WOLA: Advocacy for Human Rights in the Americas
2 Nov 2016 | Commentary

Colombia May Not be Setting Aside Enough Money for Peace Accord Implementation

Should Colombia agree on a peace accord with the Revolutionary Armed Forces of Colombia (FARC) guerrilla group—an outcome we view as likely—it will need to devote generous resources to implementing some costly commitments that those accords make.

Colombia is a vast country, and its vastness includes numerous areas where communities’ most basic needs—from security to roads to education—are unmet. The accords developed with the FARC, especially agreements on rural development and addressing illicit crops, contain the outlines of a blueprint for meeting these needs.

But doing this is going to be expensive. Estimates of the 10-year cost of complying with accord commitments range from about US$45 billion to US$100 billion or more. Funds from international donors are unlikely to total more than US$1 billion per year. As a result Colombia, a middle-income country, will have to pay for most of the implementation by itself.

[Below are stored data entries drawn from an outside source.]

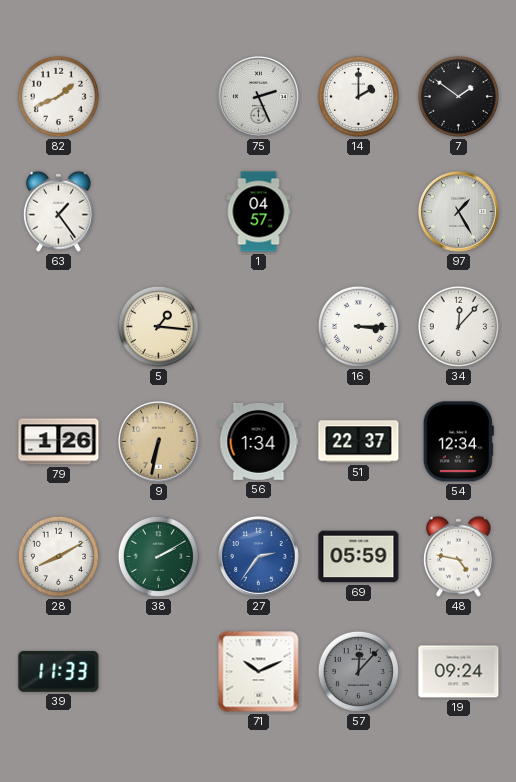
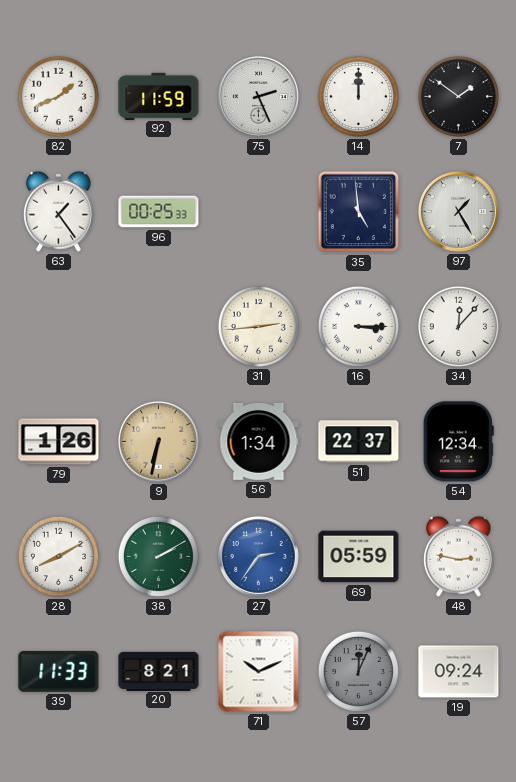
92: none -> 11:59
14: 2:00 -> 12:00
96: none -> 00:25
1: 04:57 -> none
35: none -> 4:59
5: 1:16 -> none
31: none -> 2:44
48: 4:47 -> 2:47
20: none -> 8:21
57: 12:07 -> 12:04
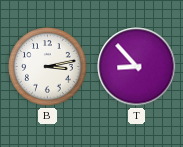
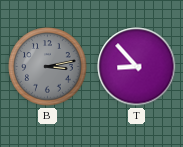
B dial: white -> grey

Colombia doesn’t appear to be planning to do this. If it were, one would expect to see Colombia’s government contemplating a big jump in spending in the immediate post-accord period. But budget projections show no such jump. Colombia’s Treasury Ministry shows only slight increases, if any, amid an effort to reduce deficit spending.

The lack of a large initial spending push to implement peace commitments owes to Colombia’s economic slowdown, which despite budget cuts has left a 2016 budget deficit equivalent to 3.9 percent of GDP. Colombia is now considering a package of tax increases to close that gap; this package is quite regressive, as it relies heavily on a sales tax increase that will hit the poorest.

Further evidence that Colombia plans no post-conflict spending push is in the royalties that Bogotá plans to distribute from income gained from oil, the country’s most lucrative export commodity. This week, the Colombian Congress is debating the government’s 2017-18 plan to distribute royalties throughout its 32 departments, or provinces.

Again, one would expect to see departments hit hardest by the conflict to see the largest increases in oil royalty distributions. Again, that is not happening.

WOLA staff met this past weekend in Putumayo department with its governor, Sorrel Aroca, a Green Party politician elected a year ago with support from many local social movements. She was livid at the news that Putumayo would receive only modest additional investment from oil royalties.

She showed WOLA staff photos she had taken from a PowerPoint presentation given to governors by Colombia’s Treasury Ministry, which showed Putumayo getting a 12 percent increase for 2017-18 over 2015-16, but some other non-oil-producing, less-conflict-affected departments getting much greater increases (Quindío 31%, Risaralda 28%, Caldas 27%). “I support the oil investments in Putumayo,” she said, “but they do have an environmental and social cost, and the oil royalties are compensation for that. If they’re only going to give us crumbs from the royalties, then maybe we shouldn’t allow even a drop of oil to flow. I want to know what criteria they use to decide on territorial increases in royalties.”

Governor Aroca says Putumayo needs roads: paved roads are the best way to make legal crops marketable in a department that is now Colombia’s second-largest coca producer. (Indeed, WOLA staff saw a lot of coca on a weeklong trip to Putumayo, but never from a paved road.) Paving roads is expensive, though: doing so can cost US$300,000 or more per mile.

WOLA hopes that the government of Colombia will reconsider its distribution of oil royalties in a way that provides healthier increases to zones hardest-hit by the conflict, especially oil-producing areas like Putumayo. Doing so would send a strong message to the international donor community that Colombia truly plans to accompany foreign contributions with strong local investment to pay for implementing peace accord commitments.